Wednesday, June 30, 2010

Hines Distribution Cut
The news that Hines REIT is cutting its distribution is rippling through the broker / dealer community this morning.  Hines is dropping the annualized rate to 5% from 6%.  This is not a huge cut in the whole scheme of non-traded REIT distribution cuts.  Here is text from an email sent to broker / dealers today and the 8-K filed that was filed with the SEC:
The Hines REIT Board of Directors and management team has elected to reduce the dividend on the Hines REIT from 6% to 5% beginning July 1st.  Our management and board of directors believe that aligning our distributions with funds generated by our operations, including the results of certain property sales, and not with funds from offering proceeds or borrowings, is an important objective for the Company. We are proud that, other than our initial quarters of operations, we have been able to meet that objective.
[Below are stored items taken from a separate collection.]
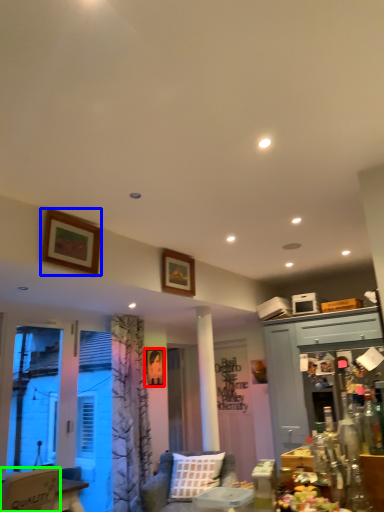 Question: Estimate the real-world distances between objects in this image. Which object is closer to picture frame (highlighted by a red box), picture frame (highlighted by a blue box) or chair (highlighted by a green box)?

Choices:
 (A) picture frame
 (B) chair

Answer: (A) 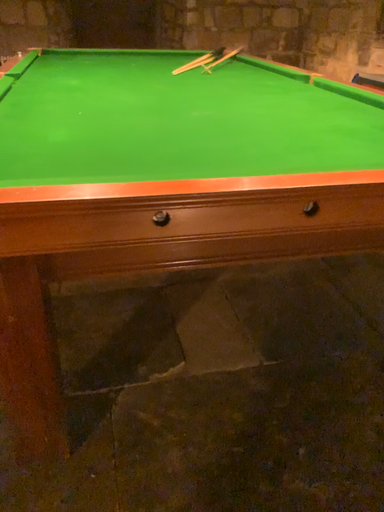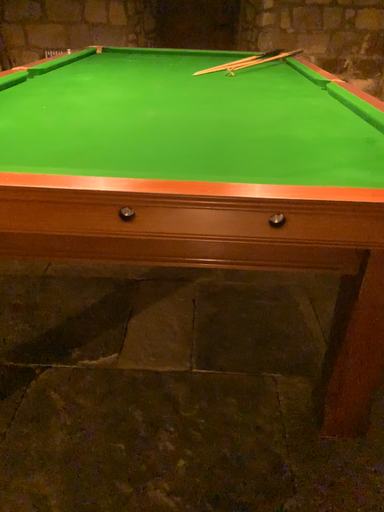 Question: Which way did the camera rotate in the video?

Choices:
 (A) rotated right
 (B) rotated left

Answer: (B) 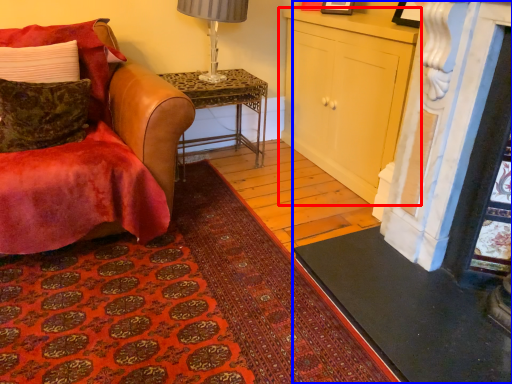 Question: Which point is further to the camera, cabinetry (highlighted by a red box) or fireplace (highlighted by a blue box)?

Choices:
 (A) cabinetry
 (B) fireplace

Answer: (A) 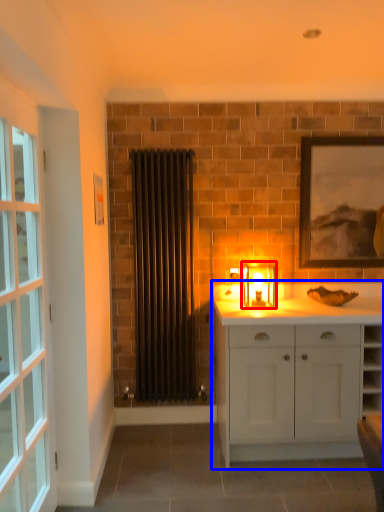 Question: Which object appears farthest to the camera in this image, candle holder (highlighted by a red box) or cabinetry (highlighted by a blue box)?

Choices:
 (A) candle holder
 (B) cabinetry

Answer: (A) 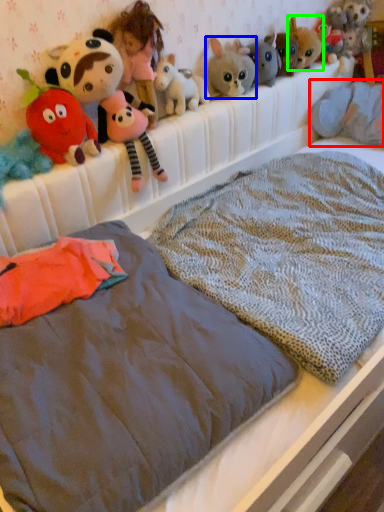 Question: Which is nearer to the animal (highlighted by a red box)? toy (highlighted by a blue box) or toy (highlighted by a green box).

Choices:
 (A) toy
 (B) toy

Answer: (B) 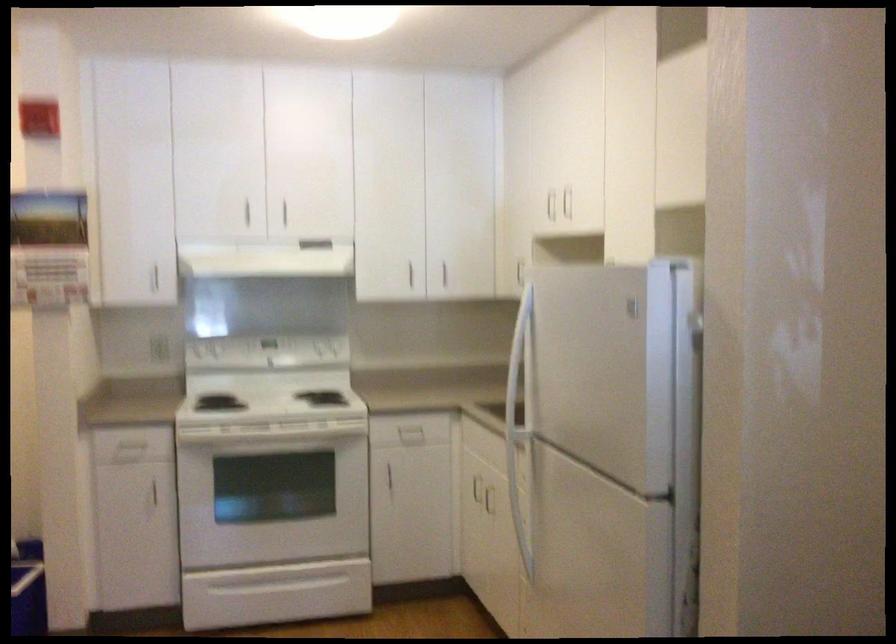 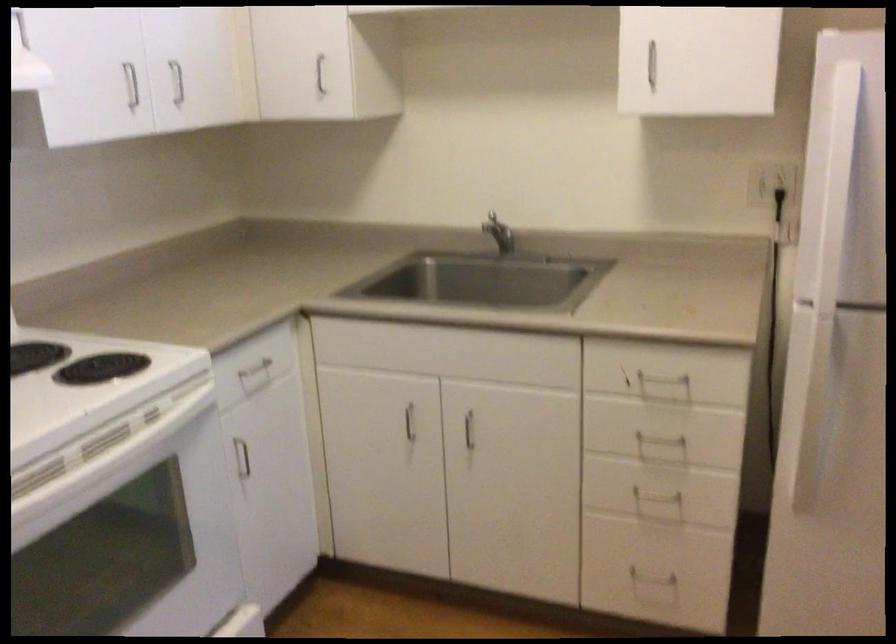 Locate, in the second image, the point that corresponds to pixel 487 495 in the first image.

(469, 430) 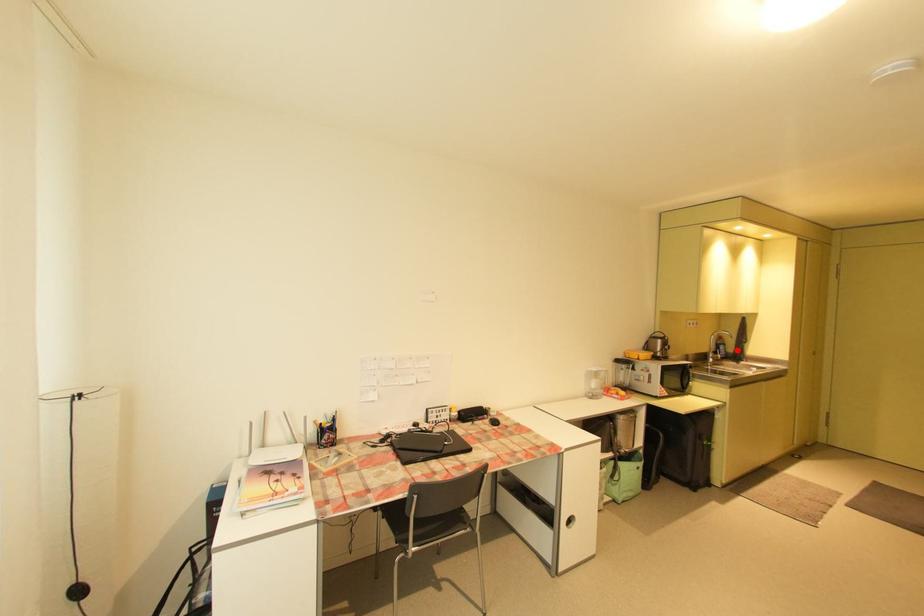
Our portfolio continues to be well leased overall at 90%; however, given the economic environment, we have experienced a decline in occupancy and rental rates over the last few quarters, which have reduced our net operating income as we re-lease expiring space to new or existing tenants. Unfortunately, the downward trends in real estate fundamentals may continue for several more quarters before they begin improving, and the rebound may be slow. As a result of these market conditions, our board of directors has decided to reduce our current annual distribution rate from 6% to 5% (based on our last share price of $10.08 per share)* effective for the quarter beginning July 1, 2010, in order to maintain our practice of aligning distributions with our operating performance as described above. The reduction is not the result of liquidity needs such as debt maturities or pay downs or capital expenditure requirements of our properties. In fact, our liquidity position is quite solid and we have relatively low levels of debt maturities in the next 24 months. The reduction simply better aligns our distributions with our forecasted operating performance over the near term.
The language above sounds prudent, but the Hines REIT's second quarter 10-Q is now a must-read (the excitement is palpable) to look behind the spin.  Bear in mind that Hines REIT stopped its share repurchase plan late last year, albeit the REIT's liquidity was the typical non-traded REIT limited liquidity.  Hines REIT also has the distinguishing feature of not having a set liquidity plan, such as a time frame to sell assets or list shares on an exchange.  Investors are going to have to learn to live with the REIT's 5% yield, or whatever yield they can get.  I guess my bigger question is given the declining distribution rate and Hines' statement on declining occupancy and lease rates, how valid is Hines REIT's Net Asset Valuation of $10.08 per share?